What you have to do
I would like the entries transcribed word for word, please, with the pictures removed.

*** Entries shown ***

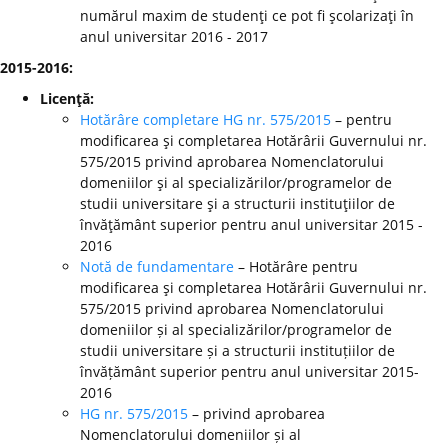
numărul maxim de studenţi ce pot fi şcolarizaţi în
anul universitar 2016 - 2017
2015-2016:
Licenţă:
Hotărâre completare HG nr. 575/2015
– pentru
modificarea şi completarea Hotărârii Guvernului nr.
575/2015 privind aprobarea Nomenclatorului
domeniilor şi al specializărilor/programelor de
studii universitare şi a structurii instituţiilor de
învăţământ superior pentru anul universitar 2015 -
2016
Notă de fundamentare
– Hotărâre pentru
modificarea şi completarea Hotărârii Guvernului nr.
575/2015 privind aprobarea Nomenclatorului
domeniilor și al specializărilor/programelor de
studii universitare și a structurii instituțiilor de
învățământ superior pentru anul universitar 2015-
2016
HG nr. 575/2015
– privind aprobarea
Nomenclatorului domeniilor și al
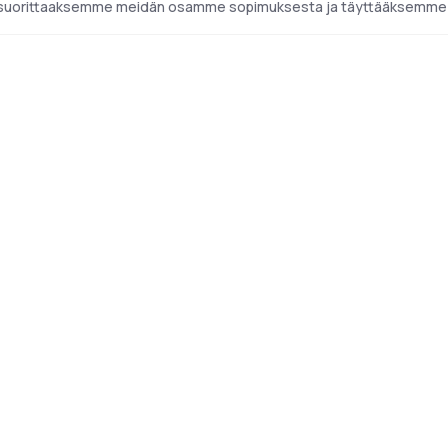
ä suorittaaksemme meidän osamme sopimuksesta ja täyttääksemme l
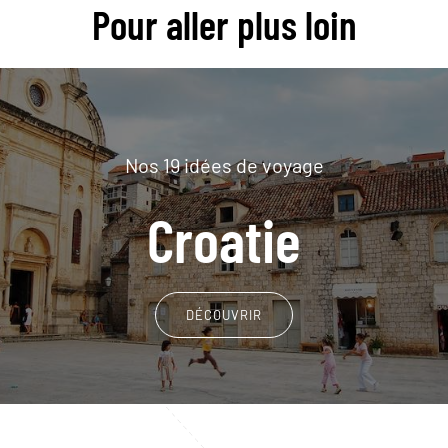
Pour aller plus loin
Nos 19 idées de voyage
Croatie
DÉCOUVRIR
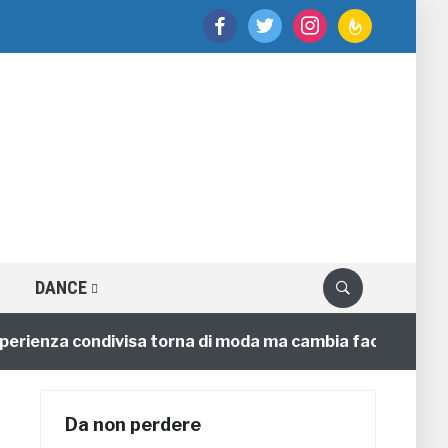
facebook
twitter
instagram
feedburner
DANCE
ienza condivisa torna di moda ma cambia faccia
4 an
Da non perdere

***

Exercise response
numărul maxim de studenţi ce pot fi şcolarizaţi în
anul universitar 2016 - 2017
2015-2016:
Licenţă:
Hotărâre completare HG nr. 575/2015
– pentru
modificarea şi completarea Hotărârii Guvernului nr.
575/2015 privind aprobarea Nomenclatorului
domeniilor şi al specializărilor/programelor de
studii universitare şi a structurii instituţiilor de
învăţământ superior pentru anul universitar 2015 -
2016
Notă de fundamentare
– Hotărâre pentru
modificarea şi completarea Hotărârii Guvernului nr.
575/2015 privind aprobarea Nomenclatorului
domeniilor și al specializărilor/programelor de
studii universitare și a structurii instituțiilor de
învățământ superior pentru anul universitar 2015-
2016
HG nr. 575/2015
– privind aprobarea
Nomenclatorului domeniilor și al
ä suorittaaksemme meidän osamme sopimuksesta ja täyttääksemme l
Pour aller plus loin
Nos 19 idées de voyage
Croatie
DÉCOUVRIR
facebook
twitter
instagram
feedburner
DANCE
ienza condivisa torna di moda ma cambia faccia
4 an
Da non perdere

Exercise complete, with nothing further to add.